Das Saarland kann Frankreich wieder haben.


----------



## Gelöschtes Mitglied 164118 (26. August 2019)

Nein es sind dann die wenig gebraucht und kaum genutzt Bundesländer.
Je nach Region werden es die an Bastler abzugebenen Bundesländer. So wie heute das Saarland.


----------



## Seeefe (26. August 2019)

Ich weiß gerade selbst nicht, ob der Thread überhaupt noch zur Rumpelkammer passt


----------



## DKK007 (26. August 2019)

Ich sehe hier keinen Sinn in dem Thread - bitte schließen.


Zumal die neuen Bundesländer im Westen liegen. 
Gründung Sachen: 1918
Gründung Baden-Württemberg: 1952


----------



## Nightslaver (26. August 2019)

Tolotos66 schrieb:


> Du hast Schlesien und Mähren vergessen
> Gruß T.



Und was ist mit Östereich?


----------



## INU.ID (26. August 2019)

Ich hab den Thread mal ins richtige Forum verschoben...


----------



## shadie (26. August 2019)

Woher kommen eigentlich die Leute, die solche Threads eröffnen?

- Deutschland
- Die Gier des Menschen
- Bio oder nicht Bio
- Wohin versickern unsere STeuergelder
- e-Roller für idioten
- Handwerk lohnt sich nicht mehr
- Walfang Japan muss das sein

Nen anderer User hat auf Basis von Interstellar (Film), nen Thread erstellt, i ndem er drauf hinweißt, dass wir überbevölkert sind und doch bitte Millionen gekillt werden sollten udn die übrig bleiben sterilisiert werden sollten um die Verbreitung Mensch einzudämmen.

Woher kommen diese ganzen Leute 

Vor 1-2 Jahren war davon echt nix hier zu lesen.
Vor einem Jahr fing es mit Flacherdlern an, jetzt Menschenhasser.

Was ist da los


----------



## Colonel Faulkner (26. August 2019)

Diese Gestalten sind schon immer da gewesen, nur merkt man es durchs Netz viel schneller.


----------



## compisucher (26. August 2019)

Ich denke, 
dass diese Threads von solchen Menschen eröffnet werden, die mit der Komplexität der heutigen Welt nicht klar kommen,
sich innerlich verweigern, ein objektives Wissen zur Bewertung hierüber anzueignen und über die Forumsbeiträge hoffen, auf Gleichgesinnte zu treffen.

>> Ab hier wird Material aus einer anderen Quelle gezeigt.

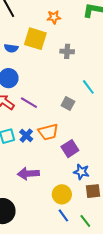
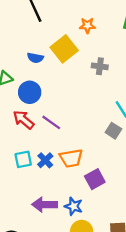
yellow square: (35, 39) -> (64, 49), turned 30
gray square: (68, 103) -> (113, 131), moved
blue star: (81, 172) -> (74, 206), moved

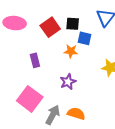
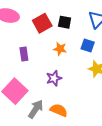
blue square: (84, 38) -> (88, 45), moved

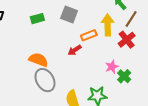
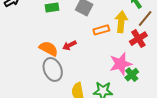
red arrow: (75, 50) -> (69, 45), moved
pink star: (112, 67) -> (121, 64), size x1.6

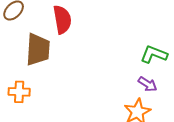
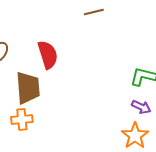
orange cross: (19, 92) -> (22, 119), moved

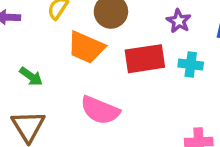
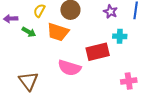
red rectangle: (145, 59) -> (98, 52), moved
green arrow: (31, 76) -> (29, 32), moved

Letztlich ist das Muster identisch:
Man sucht sich irgendeine Randgruppe, die sich hier garantiert nicht verteidigen kann, über die man dann abfällig lästern oder gar hetzen kann und so die Eigenwahrnehmung als Wahrheit erfassen kann (der bequeme Weg).


----------



## DKK007 (27. August 2019)

shadie schrieb:


> Vor 1-2 Jahren war davon echt nix hier zu lesen.
> Vor einem Jahr fing es mit Flacherdlern an, jetzt Menschenhasser.



Da hat die Telekom erst jetzt DSL hin verlegt. 



compisucher schrieb:


> Ich denke,
> dass diese Threads von solchen Menschen eröffnet werden, die mit der Komplexität der heutigen Welt nicht klar kommen,
> sich innerlich verweigern, ein objektives Wissen zur Bewertung hierüber anzueignen und über die Forumsbeiträge hoffen, auf Gleichgesinnte zu treffen.
> 
> ...



Kann durchaus sein. 
Wobei es jetzt bei ihm zumindest nicht direkt in den Rassismus oder Schwulenhass abgedriftet ist.


----------



## Rage1988 (27. August 2019)

Also ich finde ja auch die Leute lustig, die jedes Mal in diese Threads schauen und immer den gleichen Senf dazu geben. 

Wenn es euch nervt oder nicht interessiert, dann verlasst den Thread doch einfach wieder.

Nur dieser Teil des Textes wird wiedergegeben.